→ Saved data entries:

==============================

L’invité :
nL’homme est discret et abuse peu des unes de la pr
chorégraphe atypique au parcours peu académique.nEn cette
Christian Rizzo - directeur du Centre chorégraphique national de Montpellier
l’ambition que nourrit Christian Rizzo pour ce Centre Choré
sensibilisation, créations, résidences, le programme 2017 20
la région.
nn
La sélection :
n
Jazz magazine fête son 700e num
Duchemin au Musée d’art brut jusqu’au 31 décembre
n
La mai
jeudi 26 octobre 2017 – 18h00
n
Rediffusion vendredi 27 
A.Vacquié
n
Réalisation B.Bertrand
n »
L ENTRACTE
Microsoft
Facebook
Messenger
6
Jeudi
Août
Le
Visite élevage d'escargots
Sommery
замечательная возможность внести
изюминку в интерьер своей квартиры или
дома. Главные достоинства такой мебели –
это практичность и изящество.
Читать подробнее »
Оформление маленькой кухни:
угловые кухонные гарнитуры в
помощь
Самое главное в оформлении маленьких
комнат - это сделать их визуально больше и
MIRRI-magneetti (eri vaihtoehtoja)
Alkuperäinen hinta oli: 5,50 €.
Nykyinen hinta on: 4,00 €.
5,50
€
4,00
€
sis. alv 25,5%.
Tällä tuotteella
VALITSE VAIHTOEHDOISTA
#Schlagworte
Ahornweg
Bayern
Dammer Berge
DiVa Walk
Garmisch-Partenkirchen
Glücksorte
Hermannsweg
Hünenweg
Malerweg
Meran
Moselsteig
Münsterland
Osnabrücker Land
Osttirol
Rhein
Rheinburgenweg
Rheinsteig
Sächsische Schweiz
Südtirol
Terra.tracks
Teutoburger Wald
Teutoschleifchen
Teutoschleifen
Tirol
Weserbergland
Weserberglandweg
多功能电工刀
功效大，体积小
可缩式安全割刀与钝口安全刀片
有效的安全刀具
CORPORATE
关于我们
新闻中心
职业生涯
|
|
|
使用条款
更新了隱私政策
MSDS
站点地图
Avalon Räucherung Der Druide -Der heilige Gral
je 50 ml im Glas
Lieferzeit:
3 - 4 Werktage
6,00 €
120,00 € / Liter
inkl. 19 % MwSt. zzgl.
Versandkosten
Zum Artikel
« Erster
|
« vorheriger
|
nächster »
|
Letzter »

==============================

→ THE TASK: Full repetition needed. Write out every entry above exactly as given.

→ PROBLEM SOLUTION:
L’invité :
nL’homme est discret et abuse peu des unes de la pr
chorégraphe atypique au parcours peu académique.nEn cette
Christian Rizzo - directeur du Centre chorégraphique national de Montpellier
l’ambition que nourrit Christian Rizzo pour ce Centre Choré
sensibilisation, créations, résidences, le programme 2017 20
la région.
nn
La sélection :
n
Jazz magazine fête son 700e num
Duchemin au Musée d’art brut jusqu’au 31 décembre
n
La mai
jeudi 26 octobre 2017 – 18h00
n
Rediffusion vendredi 27 
A.Vacquié
n
Réalisation B.Bertrand
n »
L ENTRACTE
Microsoft
Facebook
Messenger
6
Jeudi
Août
Le
Visite élevage d'escargots
Sommery
замечательная возможность внести
изюминку в интерьер своей квартиры или
дома. Главные достоинства такой мебели –
это практичность и изящество.
Читать подробнее »
Оформление маленькой кухни:
угловые кухонные гарнитуры в
помощь
Самое главное в оформлении маленьких
комнат - это сделать их визуально больше и
MIRRI-magneetti (eri vaihtoehtoja)
Alkuperäinen hinta oli: 5,50 €.
Nykyinen hinta on: 4,00 €.
5,50
€
4,00
€
sis. alv 25,5%.
Tällä tuotteella
VALITSE VAIHTOEHDOISTA
#Schlagworte
Ahornweg
Bayern
Dammer Berge
DiVa Walk
Garmisch-Partenkirchen
Glücksorte
Hermannsweg
Hünenweg
Malerweg
Meran
Moselsteig
Münsterland
Osnabrücker Land
Osttirol
Rhein
Rheinburgenweg
Rheinsteig
Sächsische Schweiz
Südtirol
Terra.tracks
Teutoburger Wald
Teutoschleifchen
Teutoschleifen
Tirol
Weserbergland
Weserberglandweg
多功能电工刀
功效大，体积小
可缩式安全割刀与钝口安全刀片
有效的安全刀具
CORPORATE
关于我们
新闻中心
职业生涯
|
|
|
使用条款
更新了隱私政策
MSDS
站点地图
Avalon Räucherung Der Druide -Der heilige Gral
je 50 ml im Glas
Lieferzeit:
3 - 4 Werktage
6,00 €
120,00 € / Liter
inkl. 19 % MwSt. zzgl.
Versandkosten
Zum Artikel
« Erster
|
« vorheriger
|
nächster »
|
Letzter »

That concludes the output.